Since we are dealing with cryptocurrencies, the most apt analogy is to imagine a locker. Let's say you've kept your money inside a locker for safekeeping but the thing is, this locker can be opened by anyone. How secure can this possibly be? Not much.

Now imagine filling up the Empire State Building full of lockers and your funds are kept in one of them. You can begin to see this getting a little more tedious but someone who is motivated by money will eventually be able to find it. Let's quantify this a little bit more.
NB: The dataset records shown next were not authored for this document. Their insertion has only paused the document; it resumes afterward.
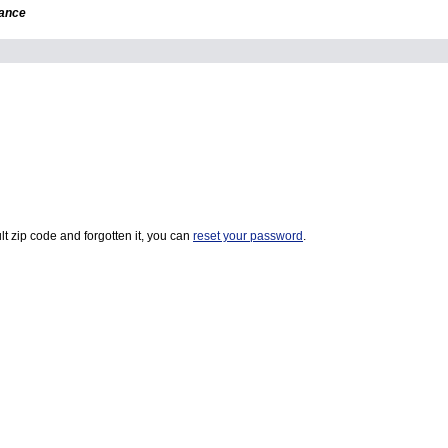
dance
t zip code and forgotten it, you can
reset your password
.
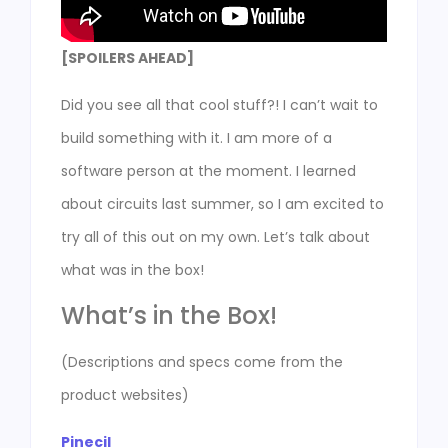
[SPOILERS AHEAD]
Did you see all that cool stuff?! I can’t wait to
build something with it. I am more of a
software person at the moment. I learned
about circuits last summer, so I am excited to
try all of this out on my own. Let’s talk about
what was in the box!
What’s in the Box!
(Descriptions and specs come from the
product websites)
Pinecil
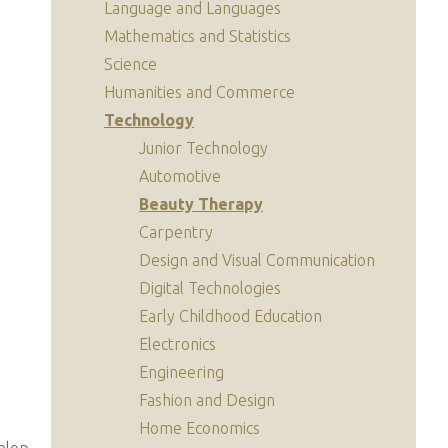
Language and Languages
Mathematics and Statistics
Science
Humanities and Commerce
Technology
Junior Technology
Automotive
Beauty Therapy
Carpentry
Design and Visual Communication
Digital Technologies
Early Childhood Education
Electronics
Engineering
Fashion and Design
Home Economics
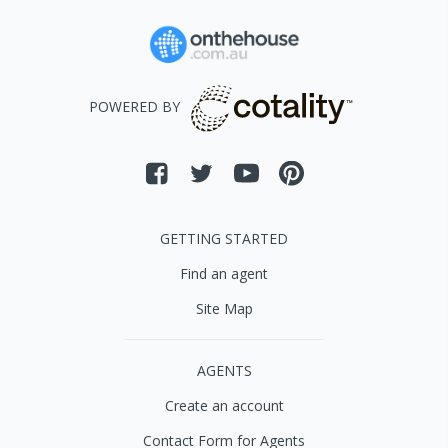
POWERED BY
GETTING STARTED
Find an agent
Site Map
AGENTS
Create an account
Contact Form for Agents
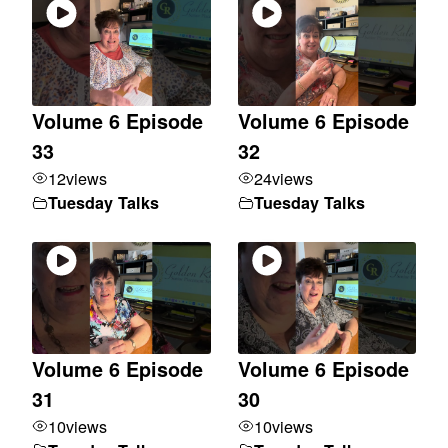
Volume 6 Episode
Volume 6 Episode
33
32
12
views
24
views
Tuesday Talks
Tuesday Talks
Volume 6 Episode
Volume 6 Episode
31
30
10
views
10
views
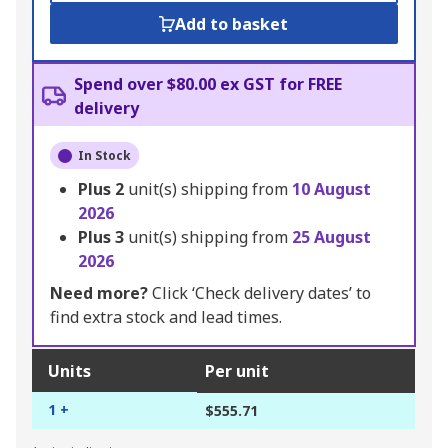
Add to basket
Spend over $80.00 ex GST for FREE
delivery
In Stock
Plus
2
unit(s) shipping from
10 August
2026
Plus
3
unit(s) shipping from
25 August
2026
Need more?
Click ‘Check delivery dates’ to
find extra stock and lead times.
Units
Per unit
1 +
$555.71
Since we are trying to visualize 2^256, let's assume that we have stashed in our money in one of those lockers. Our hacker is able to build a robot that can scan through 4 billion (~2^32) lockers per second. They further build an app that can control 4 billion such robots through an app. They are also somehow able to convince over half the world's population (2^32) to download this app. If we equate locker scanned per second to the computational power, we are already well beyond the available computational power in the world.

All of those robots keep scanning 2^96 lockers per second. To be able to brute force 2^256 possibilities, they would need to run for 2^160 seconds. The age of the Universe is estimated to be 13.8 billion years which is less than 2^60 seconds. They would still only have a 1 in 2^100 chance of finding the correct locker if they were running this entire time.

Another simple way of visualizing the vastness of this number is to consider the grains of sand on Earth. Imagine that you picked a grain of sand anywhere on the planet. The probability that someone else can find that exact grain of sand is very roughly 1 / (7.5e18) which is 1 / 2^64. This number is nowhere close to the scale of 2 ^ 256.